[The data — start]

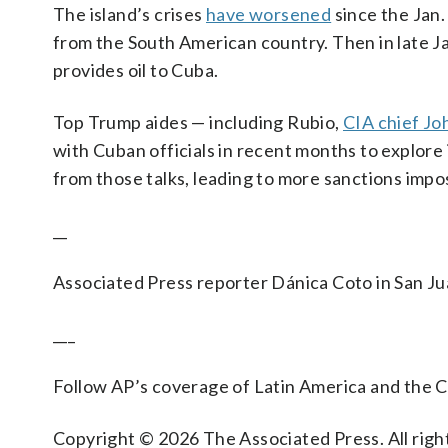
The island’s crises
have worsened
since the Jan.
from the South American country. Then in late Ja
provides oil to Cuba.
Top Trump aides — including Rubio,
CIA chief Jo
with Cuban officials in recent months to explore
from those talks, leading to more sanctions imp
__
Associated Press reporter Dánica Coto in San Ju
___
Follow AP’s coverage of Latin America and the 
Copyright © 2026 The Associated Press. All right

[The data — finish]

Lines of the material in which the word "from" occurs are to be copied out.

from the South American country. Then in late Ja
from those talks, leading to more sanctions imp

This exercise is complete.